Fue una noche tranquila. Tenía algo de papeleo urgente, pero cuando ya quedaba poco para trasladarme a la Oficina de Crímenes de Guerra, no tenía muchas ganas de hacerlo. Es lo que tiene el papeleo urgente, cuanto más tiempo lo vas dejando, menos urgente es. Así pues, me quedé allí, leí el periódico y fumé un par de los cigarrillos que había robado de la villa de Wannsee. Fui una vez a cerciorarme de que estuvieran echadas las cortinas de oscurecimiento solo para estirar las piernas, y una vez más probé a hacer el crucigrama del Illustrierter Beobachter. Sobre todo estuve esperando que sonara el teléfono. No sonó. Cuando se trabaja en el turno de noche en la Comisión de Homicidios, en realidad uno no existe a menos que se cometa un asesinato, claro. A nadie le importa qué aspecto tienes o cuáles son tus opiniones. Lo único que se te pide es que estés ahí hasta que sea hora de irse a casa.

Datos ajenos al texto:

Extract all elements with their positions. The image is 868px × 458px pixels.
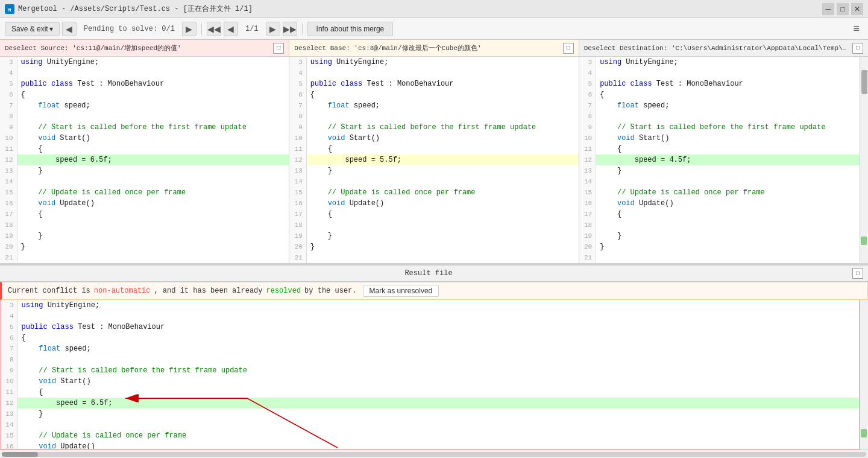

A las nueve en punto fiché y regresé a la estación, donde tomé un S-Bahn a la estación del Zoo y luego anduve unas manzanas hacia el norte, cruzando Knie hacia Bismarckstrasse. Bedeuten Strasse era una bocacalle de Wallstrasse, detrás de la Ópera Alemana. En un sólido edificio de cinco plantas de ladrillo rojo, un breve tramo de peldaños llevaba hasta una puerta abovedada y un tragaluz redondo de gran tamaño. Subí la escalera y miré a mi alrededor. Al otro lado de la calle había un hombre mayor con un traje gris barato leyendo el Beobachter. No era de la Gestapo, ni tampoco estaba leyendo el periódico en realidad. Nadie se apoya en una farola para leer el periódico, y menos uno tan aburrido y soso como el Völkischer Beobachter, a menos que esté de vigilancia. Encima del número de la pared había un mosaico de placas de latón de médicos alemanes, dentistas alemanes, arquitectos alemanes y abogados alemanes. Puesto que apenas quedaban judíos en Berlín, y desde luego ninguno desempeñaba profesiones tan nobles, no parecía necesario mencionar su carácter ario. Ahora todo el mundo era ario, le gustase o no.